Task objective -
Return a copy of each line in the listing that includes the word "Tariff".

[[ Materials provided open ]]

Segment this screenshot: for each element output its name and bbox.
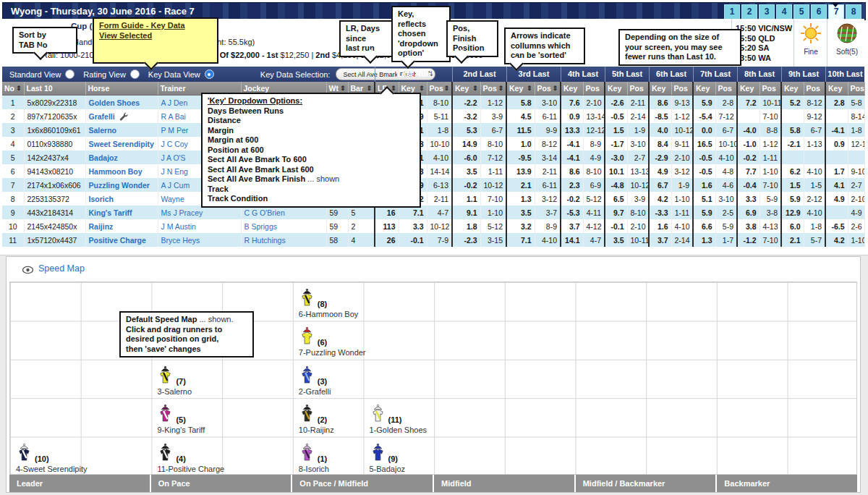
cell-key-10 [825,206,848,219]
cell-no: 4 [2,137,24,151]
sort-arrows-icon[interactable]: ⇕ [527,85,532,92]
standard-view-radio[interactable] [65,69,75,79]
table-row: 102145x424850xRaijinzJ M AustinB Spriggs… [2,219,864,233]
cell-key-4: -0.2 [561,192,583,206]
col-header-horse: Horse [85,82,158,96]
cell-horse[interactable]: Sweet Serendipity [85,137,158,151]
runner-7-Puzzling Wonder[interactable]: (6)7-Puzzling Wonder [299,326,366,357]
callout-form-guide: Form Guide - Key DataView Selected [93,17,218,64]
jockey-silks-icon [370,403,386,425]
runner-3-Salerno[interactable]: (7)3-Salerno [157,365,192,396]
cell-pos-1: 6-13 [427,178,452,192]
sort-arrows-icon[interactable]: ⇕ [472,85,478,92]
cell-horse[interactable]: Golden Shoes [85,96,158,110]
sort-arrows-icon[interactable]: ⇕ [498,85,503,92]
race-tab-1[interactable]: 1 [724,4,740,20]
cell-key-5: -4.8 [605,178,627,192]
cell-pos-1: 7-9 [427,233,452,247]
cell-jockey[interactable]: C G O'Brien [241,206,326,219]
runner-11-Positive Charge[interactable]: (4)11-Positive Charge [157,442,224,473]
cell-horse[interactable]: Positive Charge [85,233,158,247]
cell-trainer[interactable]: Ms J Pracey [158,206,241,219]
cell-last10: 443x2184314 [24,206,85,219]
runner-5-Badajoz[interactable]: (9)5-Badajoz [370,442,406,473]
race-tab-2[interactable]: 2 [741,4,757,20]
race-tab-4[interactable]: 4 [776,4,792,20]
sort-arrows-icon[interactable]: ⇕ [16,85,22,92]
speed-map-title[interactable]: Speed Map [38,263,85,274]
speed-map-zone-bar: LeaderOn PaceOn Pace / MidfieldMidfieldM… [9,475,857,492]
cell-last10: 897x7120635x [24,109,85,123]
cell-pos-7: 4-10 [715,151,737,164]
cell-trainer[interactable]: J M Austin [158,219,241,233]
cell-horse[interactable]: Grafelli [85,109,158,123]
cell-pos-3: 8-12 [535,137,561,151]
cell-key-2: -3.2 [452,109,480,123]
cell-key-5: 1.5 [605,123,627,137]
key-option: Days Between Runs [208,106,414,117]
runner-8-Isorich[interactable]: (1)8-Isorich [299,442,329,473]
col-header-key-8: Key [737,82,760,96]
cell-pos-6: 9-11 [671,137,693,151]
cell-pos-8: 3-8 [760,206,781,219]
standard-view-label: Standard View [9,70,61,79]
table-row: 694143x08210Hammoon BoyJ N Eng82012.314-… [2,164,864,178]
cell-pos-7: 4-6 [715,178,737,192]
col-header-pos-5: Pos [627,82,649,96]
cell-pos-1: 4-10 [427,151,452,164]
runner-10-Raijinz[interactable]: (2)10-Raijinz [299,403,334,434]
table-row: 111x57120x4437Positive ChargeBryce HeysR… [2,233,864,247]
cell-pos-4: 12-12 [583,123,605,137]
key-data-view-radio[interactable] [205,69,214,79]
sort-arrows-icon[interactable]: ⇕ [340,85,346,92]
col-header-no[interactable]: No⇕ [2,82,24,96]
race-tab-3[interactable]: 3 [759,4,775,20]
cell-jockey[interactable]: B Spriggs [241,219,326,233]
runner-4-Sweet Serendipity[interactable]: (10)4-Sweet Serendipity [16,442,87,473]
cell-no: 6 [2,164,24,178]
col-header-key-2[interactable]: Key⇕ [452,82,480,96]
race-tab-7[interactable]: 7 [828,4,844,20]
cell-last10: 5x8029x22318 [24,96,85,110]
runner-9-King's Tariff[interactable]: (5)9-King's Tariff [157,403,205,434]
cell-key-1: 7.1 [399,206,427,219]
cell-pos-5: 13-13 [627,164,649,178]
cell-pos-8: 5-9 [760,192,781,206]
cell-pos-7: 6-7 [715,123,737,137]
sort-arrows-icon[interactable]: ⇕ [443,85,449,92]
cell-bar: 2 [348,219,375,233]
cell-pos-8: 10-11 [760,96,781,110]
race-tab-6[interactable]: 6 [811,4,827,20]
cell-horse[interactable]: Hammoon Boy [85,164,158,178]
runner-6-Hammoon Boy[interactable]: (8)6-Hammoon Boy [299,287,359,318]
col-header-pos-2[interactable]: Pos⇕ [480,82,506,96]
cell-jockey[interactable]: R Hutchings [241,233,326,247]
col-header-pos-1[interactable]: Pos⇕ [427,82,452,96]
cell-last10: 2145x424850x [24,219,85,233]
cell-pos-9: 9-12 [804,109,825,123]
sort-arrows-icon[interactable]: ⇕ [366,85,372,92]
race-tab-8[interactable]: 8 [846,4,861,20]
cell-horse[interactable]: Badajoz [85,151,158,164]
sort-arrows-icon[interactable]: ⇕ [552,85,558,92]
cell-horse[interactable]: Salerno [85,123,158,137]
cell-pos-5: 10-11 [627,233,649,247]
rating-view-radio[interactable] [130,69,140,79]
runner-1-Golden Shoes[interactable]: (11)1-Golden Shoes [370,403,427,434]
cell-pos-8: 8-8 [760,123,781,137]
group-header-2: 2nd Last [452,67,506,82]
cell-key-8: -4.0 [737,123,760,137]
key-option: Sect All Ave Bmark To 600 [208,155,414,165]
col-header-pos-9: Pos [804,82,825,96]
runner-2-Grafelli[interactable]: (3)2-Grafelli [299,365,331,396]
cell-trainer[interactable]: Bryce Heys [158,233,241,247]
cell-horse[interactable]: Puzzling Wonder [85,178,158,192]
cell-horse[interactable]: King's Tariff [85,206,158,219]
col-header-pos-3[interactable]: Pos⇕ [535,82,561,96]
race-tab-5[interactable]: 5 [793,4,809,20]
col-header-key-3[interactable]: Key⇕ [506,82,535,96]
sort-arrows-icon[interactable]: ⇕ [419,85,425,92]
cell-horse[interactable]: Raijinz [85,219,158,233]
cell-wt: 59 [326,219,348,233]
cell-horse[interactable]: Isorich [85,192,158,206]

[[ Materials provided closed ]]

Reply to the task -
runner-9-King's Tariff[interactable]: (5)9-King's Tariff [157,403,205,434]
cell-horse[interactable]: King's Tariff [85,206,158,219]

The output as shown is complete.